You can then change the dataset in the loop and resample without having to recompile.

Ignoring the technical side of how to do this, maybe it is worth thinking a bit about why you want to do this in the first place. I don’t think this is wrong in any way, but it is a bit unusual.
If you are interested in how the treatment effect changes over time for instance, would it not be better to fit the whole dataset, but allow the treatment effect to vary?

So for instance you could do something like

import pymc as pm
import numpy as np
import pytensor.tensor as pt
import pandas as pd

data = pd.DataFrame({
    "week": ["week1", "week1", "week1", "week2", "week2"],
    "batch": list(range(5)),
    "group": ["treatment", "baseline", "baseline", "treatment", "baseline"],
    "yield_value": np.random.rand(5) * 100,
})

week_idx, weeks = pd.factorize(data["week"])
is_treatment = (data["group"] == "treatment").values

coords = {
    "week": weeks
}

with pm.Model(coords=coords) as model:
    # What is the mean over time of the baseline value
    intercept = pm.Normal("intercept", sigma=10)

    # How much does the baseline differ between weeks?
    week_effect_sd = pm.HalfNormal("week_effect_sd", sigma=3)

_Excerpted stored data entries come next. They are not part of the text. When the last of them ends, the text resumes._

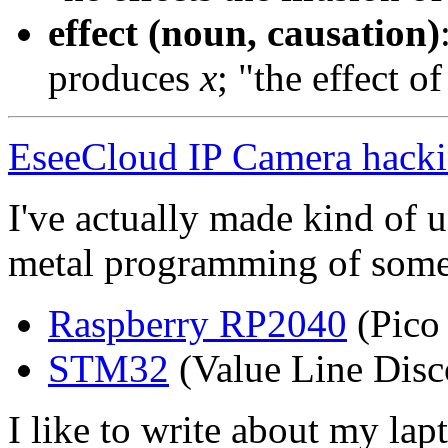
effect (noun, causation)
produces
x
; "the effect o
EseeCloud IP Camera hack
I've actually made kind of u
metal programming of some
Raspberry RP2040
(Pico
STM32
(Value Line Disc
I like to write about my lap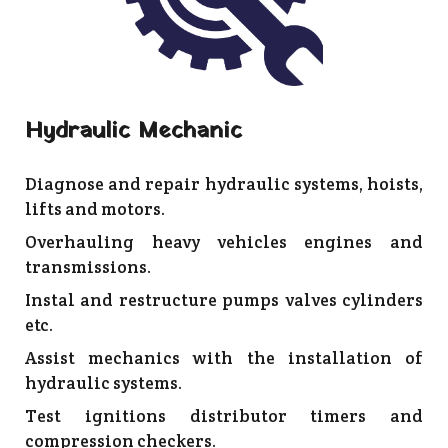
Hydraulic Mechanic
Diagnose and repair hydraulic systems, hoists,
lifts and motors.
Overhauling heavy vehicles engines and
transmissions.
Instal and restructure pumps valves cylinders
etc.
Assist mechanics with the installation of
hydraulic systems.
Test ignitions distributor timers and
compression checkers.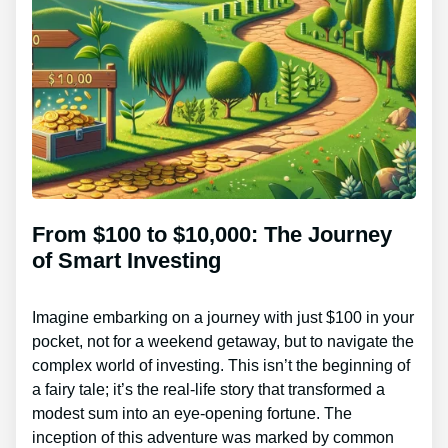
From $100 to $10,000: The Journey
of Smart Investing
Imagine embarking on a journey with just $100 in your
pocket, not for a weekend getaway, but to navigate the
complex world of investing. This isn’t the beginning of
a fairy tale; it’s the real-life story that transformed a
modest sum into an eye-opening fortune. The
inception of this adventure was marked by common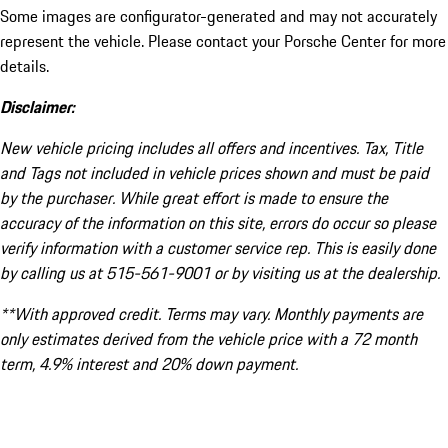
Some images are configurator-generated and may not accurately
represent the vehicle. Please contact your Porsche Center for more
details.
Disclaimer:
New vehicle pricing includes all offers and incentives. Tax, Title
and Tags not included in vehicle prices shown and must be paid
by the purchaser. While great effort is made to ensure the
accuracy of the information on this site, errors do occur so please
verify information with a customer service rep. This is easily done
by calling us at 515-561-9001 or by visiting us at the dealership.
**With approved credit. Terms may vary. Monthly payments are
only estimates derived from the vehicle price with a 72 month
term, 4.9% interest and 20% down payment.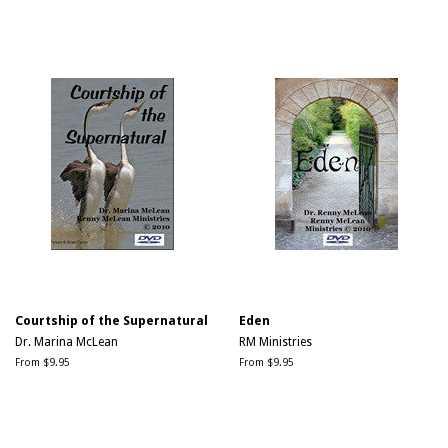
Courtship of the Supernatural
Eden
Dr. Marina McLean
RM Ministries
From $9.95
From $9.95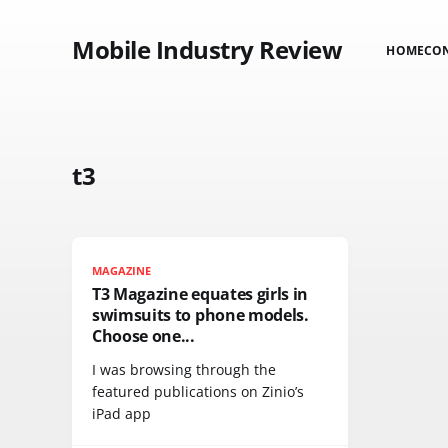
Mobile Industry Review
HOME
CO
t3
MAGAZINE
T3 Magazine equates girls in
swimsuits to phone models.
Choose one...
I was browsing through the
featured publications on Zinio’s
iPad app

    # How much does each individual weeks baseline differ from the mean?
    # This uses a non-centered parametrization
    week_effect_centered = pm.ZeroSumNormal("week_effect_centered", dims="week")
    week_effect = pm.Deterministic(
        "week_effect",
        week_effect_sd * week_effect_centered,
        dims="week",
    )

    # This would be a centered parametrization. Sometimes one of those
    # samples faster and more stable, sometimes the other
    #week_effect = pm.ZeroSumNormal("week_effect", sigma=week_effect_sd, dims="week")

    # How much bigger is the treament value on average?
    treatment_effect = pm.Normal("treatment_effect", sigma=5)

    # How does the per-week value differ from that average?
    week_treatment_effect_sd = pm.HalfNormal("week_treatment_effect_sd", sigma=3)
    week_treatment_effect_centered = pm.ZeroSumNormal("week_treatment_effect_centered", dims="week")
    week_treatment_effect = pm.Deterministic(
        "week_treatment_effect",
        week_effect_sd * week_effect_centered,
        dims="week",
    )

    mu = (
        intercept
        + week_effect[week_idx]
        + is_treatment * treatment_effect
        + is_treatment * week_treatment_effect[week_idx]
    )

    sigma = pm.HalfNormal("sigma")
    pm.Normal("yield_value", mu=mu, sigma=sigma, observed=data["yield_value"])

If your observations are percentages, maybe you also want to change the likelihood?
Assuming the yield is always strictly between 0 and 100, you could for instance use

sigma = pm.HalfNormal("sigma")
pm.LogitNormal("yield_ratio", mu=mu, sigma=sigma, observed=data["yield_value"] / 100)
1 Like

Hello! Thank you so much for your suggestion. It took some refactoring but using nutpie to compile then sample the model worked perfectly. The runtime went from 115 seconds on average to just 18 seconds (for 11 weeks’ worth of data).

Also, to answer your question about fitting the whole dataset but allow the treatment effect to vary, right now I am running the script this way to perform some retrospective analysis on some known cases to see how effective this method is at showing roughly when the treatment was better/worse. In terms of my end goal, I don’t really care about the weekly effect of the treatment. Splitting it by week and running it iteratively with accumulation is more for experimental purposes. However, I will take your suggestions into consideration as I continue to work on this, so thank you very much for your support.